En el almanaque Der Blaue Reiter, publicado en mayo de 1912, donde se dio a conocer ese ensayo de Kandinsky, intercedía asimismo Franz Marc en favor del espíritu que «rompe fortalezas» para hacer valer imágenes verdaderas. En su escrito Dos cuadros, dedicado a distinguir lo que hace a una imagen legítima, Franz Marc se servía de la pintura de Kandinsky titulada Lírico como ejemplo paradigmático de autenticidad artística. Reconocemos lo auténtico, según Marc, «en su vida interna, que garantiza su verdad»,[vii] en su inmanente elocución expresiva, no subordinada a la satisfacción idólatra del estilo, y concretamente en las aptitudes reveladas por los cuadros de Kandinsky y de otros autores nuevos cuyas creaciones se reproducían en el almanaque, así como por la pintura popular y por el arte de los primitivos. Allí mismo diagnostica Marc que el nuevo espíritu ocupado de la creación desde sus requerimientos internos va por delante en el viraje entre «dos largas épocas». El presente es un intervalo, «de forma similar a la del mundo hace mil quinientos años, cuando también hubo un tiempo de transición exento de religión y de arte, en el que lo grande, lo viejo, moría, suplantado por lo nuevo, lo insospechado».[viii] La medida del intervalo temporal era explícitamente invocada en los cuadros de Kandinsky como el lapso de las calamidades, en temas como el del Diluvio Universal.
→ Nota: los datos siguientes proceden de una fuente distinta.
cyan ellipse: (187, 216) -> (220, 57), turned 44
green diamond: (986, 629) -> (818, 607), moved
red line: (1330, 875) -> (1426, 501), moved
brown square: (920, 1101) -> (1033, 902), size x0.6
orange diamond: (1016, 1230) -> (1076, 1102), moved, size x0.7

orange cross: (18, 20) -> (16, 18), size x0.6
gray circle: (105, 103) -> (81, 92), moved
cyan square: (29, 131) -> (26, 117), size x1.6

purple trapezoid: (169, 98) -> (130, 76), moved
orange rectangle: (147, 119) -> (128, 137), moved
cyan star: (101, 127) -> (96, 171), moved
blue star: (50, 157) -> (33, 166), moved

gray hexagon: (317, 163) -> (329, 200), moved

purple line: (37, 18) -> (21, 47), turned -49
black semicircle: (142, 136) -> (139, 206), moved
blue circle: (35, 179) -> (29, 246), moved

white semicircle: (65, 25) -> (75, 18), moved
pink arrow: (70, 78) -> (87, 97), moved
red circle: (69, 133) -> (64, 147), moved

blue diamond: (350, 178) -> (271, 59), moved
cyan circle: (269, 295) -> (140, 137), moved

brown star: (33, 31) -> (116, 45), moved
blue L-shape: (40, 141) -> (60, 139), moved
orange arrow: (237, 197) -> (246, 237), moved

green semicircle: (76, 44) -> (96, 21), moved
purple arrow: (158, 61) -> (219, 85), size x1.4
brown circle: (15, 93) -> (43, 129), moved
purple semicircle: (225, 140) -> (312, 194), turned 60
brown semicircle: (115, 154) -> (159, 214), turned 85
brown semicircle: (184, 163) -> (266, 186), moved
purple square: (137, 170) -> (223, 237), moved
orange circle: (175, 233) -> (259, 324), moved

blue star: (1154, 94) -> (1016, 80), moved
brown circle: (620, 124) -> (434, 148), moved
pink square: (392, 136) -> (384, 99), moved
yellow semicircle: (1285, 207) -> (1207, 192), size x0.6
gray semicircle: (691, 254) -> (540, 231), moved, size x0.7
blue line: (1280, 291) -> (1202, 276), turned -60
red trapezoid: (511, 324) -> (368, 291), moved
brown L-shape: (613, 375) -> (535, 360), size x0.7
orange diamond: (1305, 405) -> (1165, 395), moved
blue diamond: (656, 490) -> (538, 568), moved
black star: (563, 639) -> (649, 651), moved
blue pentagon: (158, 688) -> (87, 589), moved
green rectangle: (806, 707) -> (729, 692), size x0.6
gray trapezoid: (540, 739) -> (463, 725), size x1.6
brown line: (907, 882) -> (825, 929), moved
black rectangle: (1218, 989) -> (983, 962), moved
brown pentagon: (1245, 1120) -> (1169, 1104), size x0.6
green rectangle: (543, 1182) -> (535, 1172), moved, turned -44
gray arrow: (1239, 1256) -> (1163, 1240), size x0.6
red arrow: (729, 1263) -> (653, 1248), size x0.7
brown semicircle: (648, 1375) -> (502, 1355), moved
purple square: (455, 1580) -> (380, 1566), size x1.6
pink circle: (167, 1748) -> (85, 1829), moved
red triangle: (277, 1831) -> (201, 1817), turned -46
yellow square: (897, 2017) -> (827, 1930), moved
El santo caballero, san Jorge, emblema de Der Blaue Reiter, se afanaba en el tránsito hacia lo nuevo lanceando un monstruo. Apollinaire había postulado asimismo la concurrencia de colapso y creación en la tarea del arte nuevo: «Concebimos ante todo la creación y el fin del mundo».[ix]

En noviembre de 1914 Kandinsky escribiría desde su refugio en Suiza que «expansión es la ley de la cultura en todos los ámbitos». En un texto escueto distinguía el pintor la cultura (Kultur) de la civilización (Zivilisation) como paradigmas enfrentados en la guerra que acababa de estallar, coincidentes con los términos que en la propaganda bélica oponían la cultura alemana a la civilización francesa. Se refería a la civilización como «impedimento para el próximo desarrollo de la humanidad», como «petrificación de los conceptos», frente a una cultura que entiende la «inaprensible forma de la conciencia» y posee un concepto de moralidad más elevado. «El sentido interno oculto de la guerra actual radica en la voluntad de combatir y destruir ese actual estado de cosas»,[x] sentenció. En la contienda armada se enfrentaba la cultura a su enemigo y se daba fin a un tracto temporal exhausto. La condena de la civilización lo es de la civitas, de la ciudad, cuya zozobra habían anticipado ejemplarmente los cuadros de Umberto Boccioni y a cuyo «deprimente pasadismo» retaba el «génie aveniriste» de aquella vanguardia que Filippo Tomasso Marinetti describió en 1913 con entusiasmo como «ruido estrepitoso de todas las piquetas demoledoras».[xi] Los modernos, según escribió el escultor Henri Gaudier‑Brzeska en 1914, tenían que «emplear mucha energía en una incesante lucha en la compleja ciudad».[xii] Las «fuerzas centrífugas» a las que Carlo Carrà y otros correligionarios del futurismo se esforzaban por dar representación en la pintura eran energías de la disolución de lo dado. «¡Empuñad las piquetas, los segures y los martillos y demoled, demoled sin piedad las ciudades veneradas!»,[xiii] había ya proclamado en 1909 el primer manifiesto futurista. La destrucción de la ciudad se convertiría en Berlín en el tema predilecto de los «paisajes apocalípticos» de Ludwig Meidner, afines al patetismo intimidatorio de los poetas del expresionismo, en cuya bufonería lírica, con aportaciones como las de Jakob van Hoddis y Georg Heym, se frecuentó obsesivamente el tema de una vida urbana engañada por la rutina autocomplaciente y materialismos burgueses y visitada sin clemencia por las causas de su desmoronamiento.